Her lips and tongue burn a trail down my skin, forehead to neck to collarbone to breasts (she sucks hard on a nipple with just a hint of teeth and I wail, trying to find more warmed skin to touch) to stomach to where I am naked and spread for her. Him. Us.

It's the end of the world and I am living her nightmare, which is better than my own, because I cannot be myself anymore when the sky is falling and I was going to die alone.

And she erases me with her hands and tongue, or maybe she creates a different me, one who has no shame, twining my hands into her hair, begging her to keep going, hurting the bad evil thing that has done so many criminal things. But am I so much better? Almost as soon as I wail my assent to her ministrations--yes, yes, oh God, yes, please please please yes--I have her on her back, looking up at me and perhaps seeing her own face.

And yes, she will do.

She is beautiful when she comes, possessed by lust and terror, arching her back and screaming my name. I can't remember who she's supposed to be anymore, or who I'm supposed to want. I don't think it much matters.

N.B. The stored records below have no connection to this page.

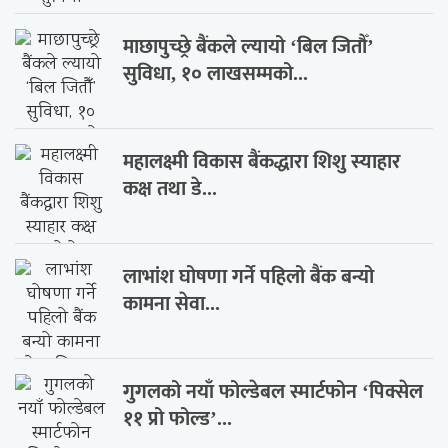
माछापुच्छ्रे बैंकले ल्यायो ‘बिल जितौँ’
सुविधा, १० लाखसम्मको...
महालक्ष्मी विकास बैंकद्धारा शिशु स्याहार
कक्ष तथा डे...
लाभांश घोषणा गर्ने पहिलो बैंक बन्यो
कामना सेवा...
गुगलको नयाँ फोल्डेबल स्मार्टफोन ‘पिक्सेल
११ प्रो फोल्ड’...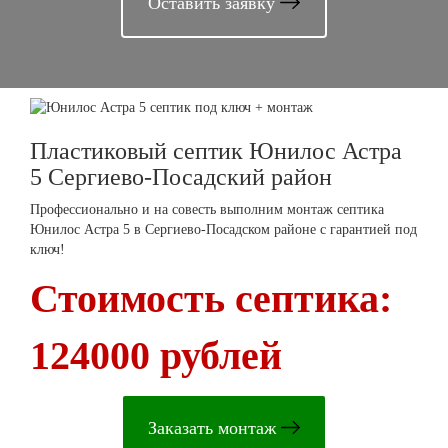
Оставить заявку
Пластиковый септик Юнилос Астра
5 Сергиево-Посадский район
Профессионально и на совесть выполним монтаж септика
Юнилос Астра 5 в Сергиево-Посадском районе с гарантией под
ключ!
Стоимость септика:
124000 рублей
Заказать монтаж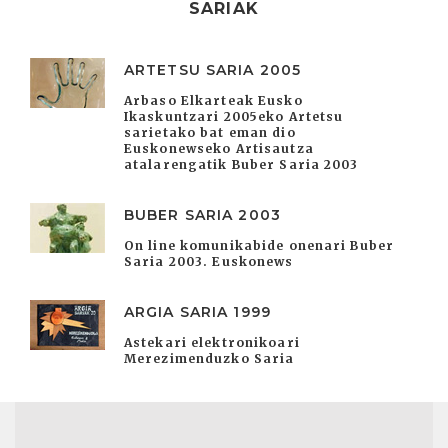
SARIAK
ARTETSU SARIA 2005
Arbaso Elkarteak Eusko
Ikaskuntzari 2005eko Artetsu
sarietako bat eman dio
Euskonewseko Artisautza
atalarengatik Buber Saria 2003
BUBER SARIA 2003
On line komunikabide onenari Buber
Saria 2003. Euskonews
ARGIA SARIA 1999
Astekari elektronikoari
Merezimenduzko Saria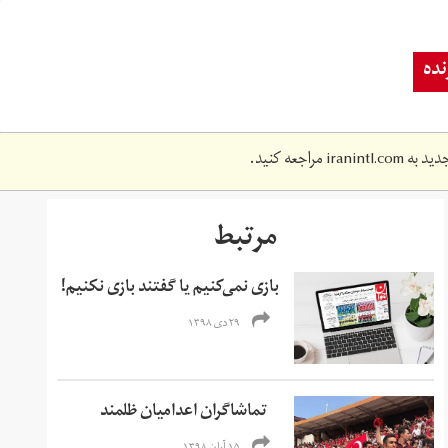
ده
دید به
iranintl.com
مراجعه کنید.
مرتبط
بازی نمی‌کنیم یا گفتند بازی نکنیم!
۲۹ دی ۱۳۹۸
تماشاگران اعدامیان ظلمند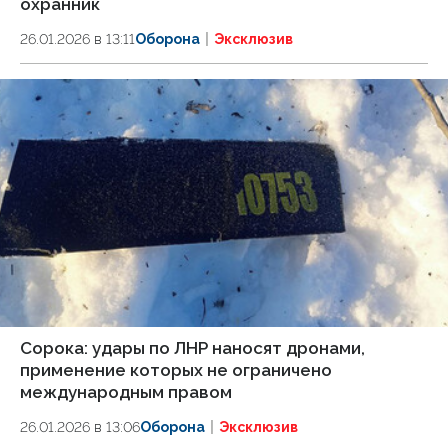
охранник
26.01.2026 в 13:11
Оборона
Эксклюзив
Сорока: удары по ЛНР наносят дронами,
применение которых не ограничено
международным правом
26.01.2026 в 13:06
Оборона
Эксклюзив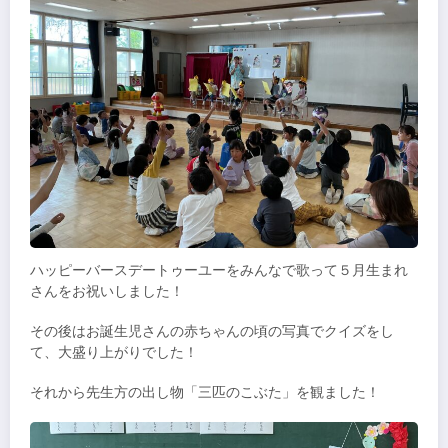
ハッピーバースデートゥーユーをみんなで歌って５月生まれ
さんをお祝いしました！
その後はお誕生児さんの赤ちゃんの頃の写真でクイズをし
て、大盛り上がりでした！
それから先生方の出し物「三匹のこぶた」を観ました！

Eventually we both collapse against each other, sweaty and sore and maybe even a bit less afraid. Her hands find my hair, smoothing it down mindlessly as I try to integrate what just happened to everything I already know.

I still want to try on her clothes. I want to feel the other parts of being her, silky-smooth and vicious, because I got a tingle of that, and it's intoxicating. Like a good margarita, the ability to snarl and kiss and be so good at being nasty tastes sweet on the tongue and makes everything sparkle at the edges and in the blood.

"We'll have to clean up," she murmurs, staring up at the ceiling. I can't hear her thoughts anymore. "I don't know about you, but getting caught having an end of the world fuck isn't in my plan."

"I want to wear you," I say, stumbling over the words. I want to wear her clothes. Not her. She's not what I want to be.

"They're just clothes," she says matter-of-factly. "It doesn't change anything."

Everything's cooling off, and I sit up and reach for her blouse, blue with the unusual neckline, imagining myself with glossy hair, highlights, curls, heels. She might not be wrong, but I just want to see. Who could it hurt, a little bit more dressing up before we all cease to be?

"I know," I say. "But what else can we do?"

She sees my point. "Let's go then," she murmurs, naked as day and unashamed as I collect her clothes and mine and we go upstairs to wait a little longer for help to come.